Rep. Tulsi Gabbard, D-Hawaii, continued her recent attacks on Sen. Kamala Harris, D-Calif., during Wednesday's Democratic debate, delving into her history of prosecuting drug crimes and other offenses as California's attorney general.
"Sen. Harris says she's proud of her record as a prosecutor and that she'll be a prosecutor president, but I'm deeply concerned about this record," Gabbard said.
"There are too many examples to cite but she put over 1,500 people in jail for marijuana violations and then laughed about it when she was asked if she ever smoked marijuana."
She also blasted Harris for maintaining the cash bail system which, she argued, disproportionately hurt poor people. Gabbard accused Harris of keeping prisoners beyond their sentence in order to use them as "cheap labor" as well as blocking evidence that would have "freed an innocent man from death row."
Harris responded by claiming that she has consistently fought against the death penalty throughout her career and favored legalizing marijuana. "As elected attorney general of California, I did the work of significantly reforming the criminal justice system of a state of 40 million people -- which became a national model for the work that needs to be done," she also said.
"The bottom line is, Senator Harris, when you were in a position to make a difference and impact in these people's lives, you did not," Gabbard responded.

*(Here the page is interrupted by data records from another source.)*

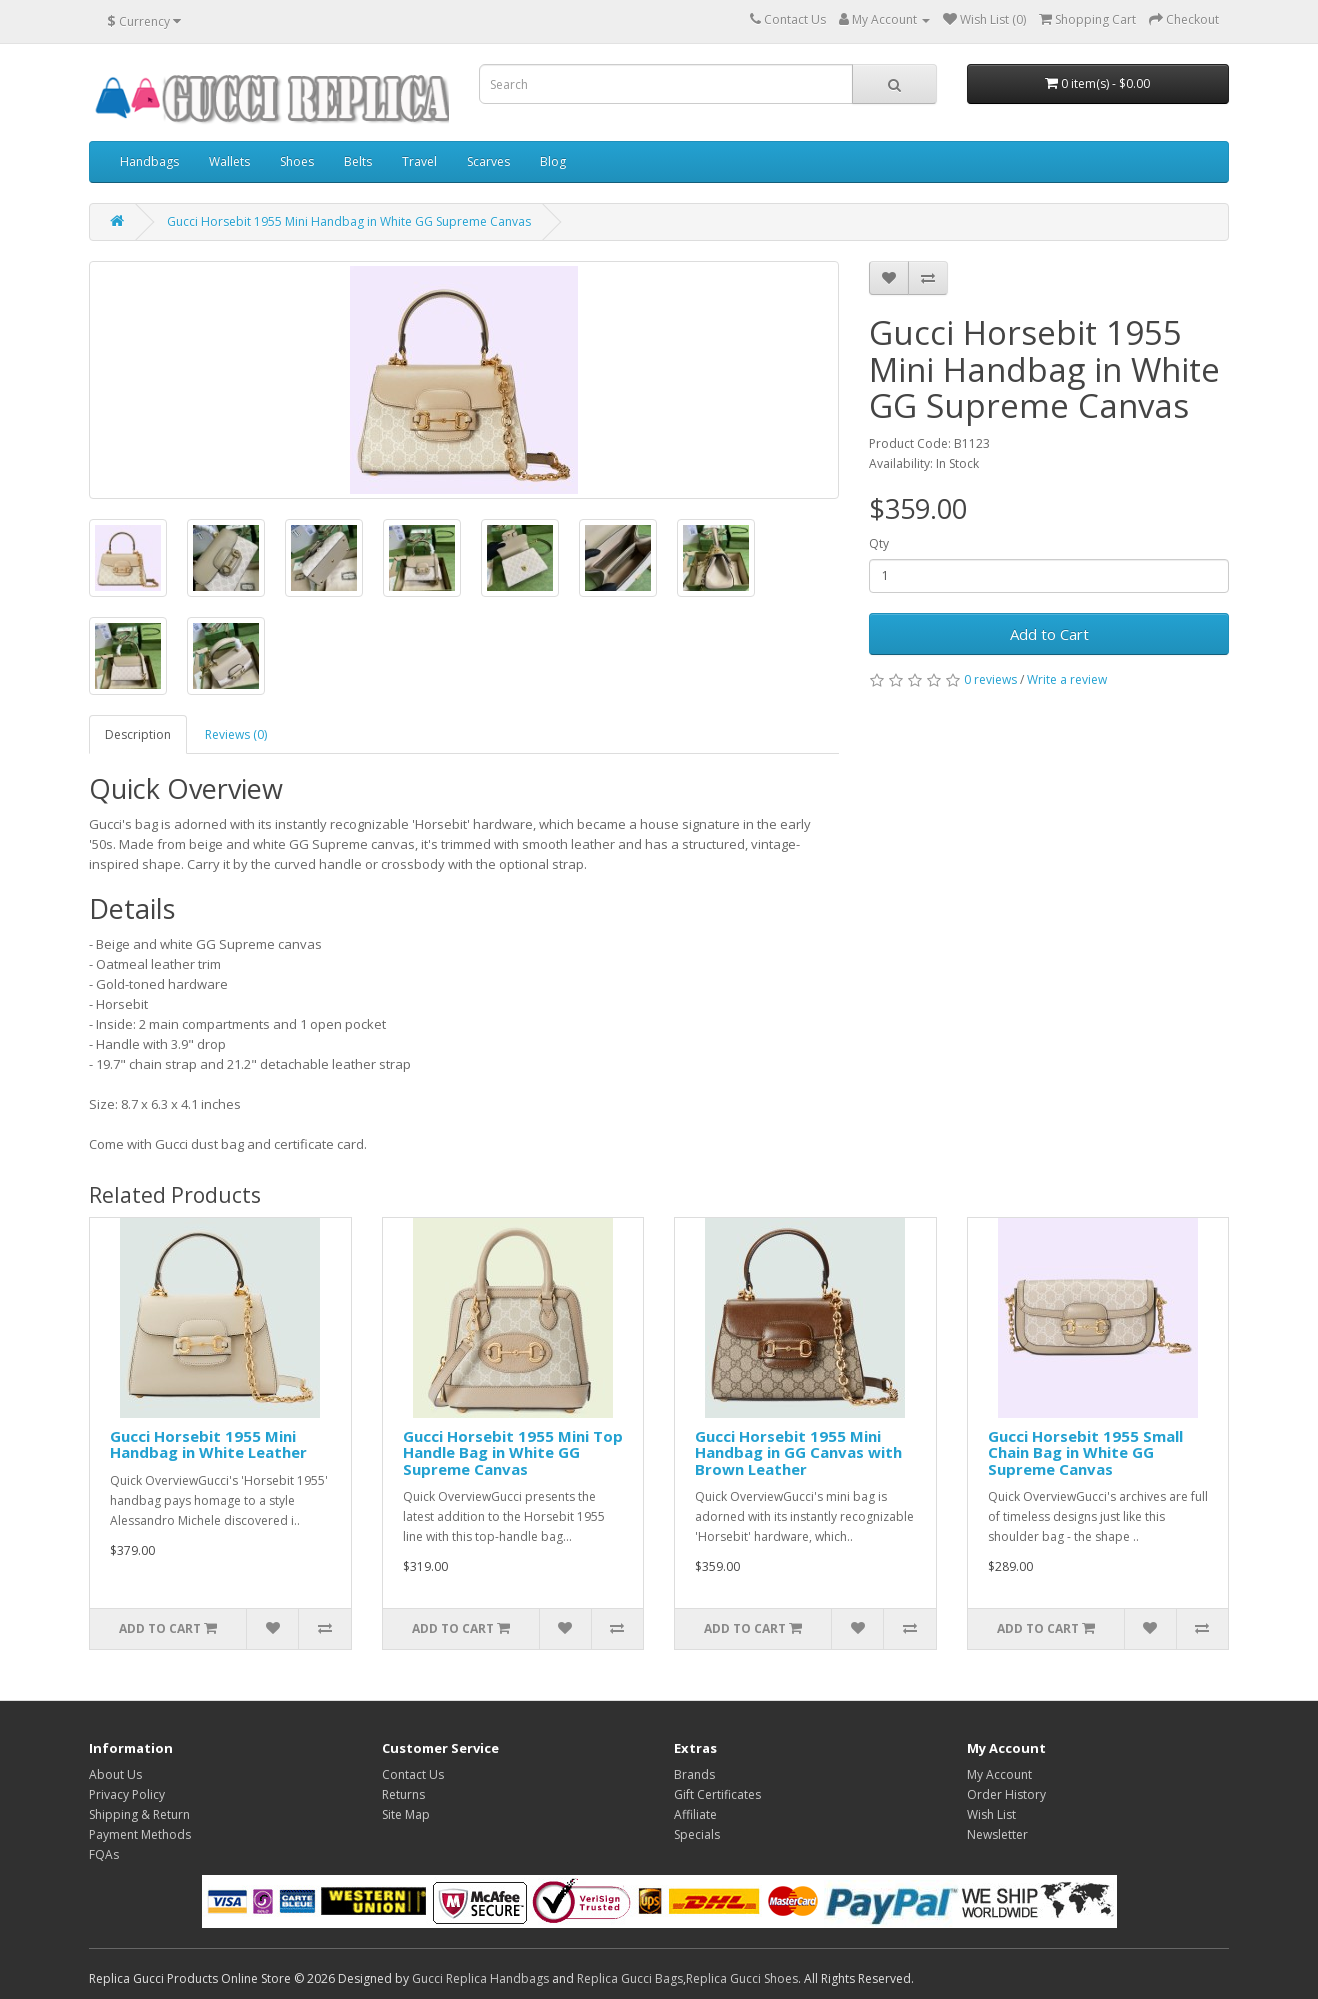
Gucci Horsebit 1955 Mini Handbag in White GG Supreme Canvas (349, 221)
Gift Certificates (717, 1794)
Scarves (488, 161)
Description (138, 734)
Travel (419, 161)
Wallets (229, 161)
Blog (553, 161)
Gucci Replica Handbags (480, 1978)
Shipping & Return (139, 1814)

Harris notably declined to pursue the death penalty against a man who murdered a police officer, something that was reportedly unheard of in the state at the time, and although Harris opposed the death penalty early in her career, she also defended California's use of it when a federal judge ruled it was unconstitutional.
Gabbard, earlier in the debate, called out Harris over her newly-unveiled health care plan. Harris was wrong, Gabbard suggested, to tout support from former Health and Human Services Secretary Kathleen Sebelius who, according to Gabbard, represented big business's influence on health care legislation.
Gabbard's attacks came as she struggled to reach the upper echelons of polling among her 2020 contenders. During an interview from July, Gabbard reportedly claimed that Harris lacked the "temperament" to be president.
"She's got no background or experience in foreign policy and she lacks the temperament that is necessary for the commander-in-chief," Gabbard said, citing her experience in the military.
This wasn't the first time Harris faced criticism over her actions as a prosecutor. She also came under scrutiny for supporting an anti-truancy law in California.
In an interview published in April, she said she regretted the "unintended consequences" of that policy.
“My regret is that I have now heard stories where in some jurisdictions, [District Attorneys] have criminalized the parents. And I regret that that has happened,” she said.